Collected data:

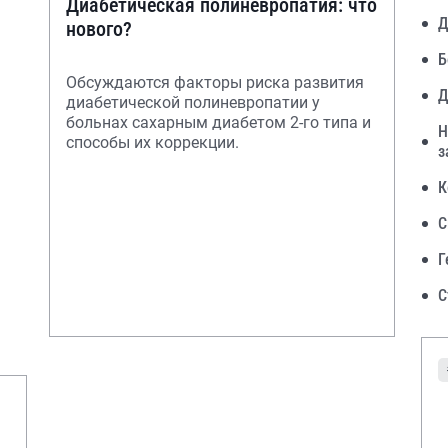
Диабетическая полиневропатия: что
Д
нового?
Б
Обсуждаются факторы риска развития
Д
диабетической полиневропатии у
больнах сахарным диабетом 2-го типа и
Н
способы их коррекции.
з
К
С
Г
С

- Activity:
Please give the data again unaltered, leaving out any images.

- The answer:
Диабетическая полиневропатия: что
Д
нового?
Б
Обсуждаются факторы риска развития
Д
диабетической полиневропатии у
больнах сахарным диабетом 2-го типа и
Н
способы их коррекции.
з
К
С
Г
С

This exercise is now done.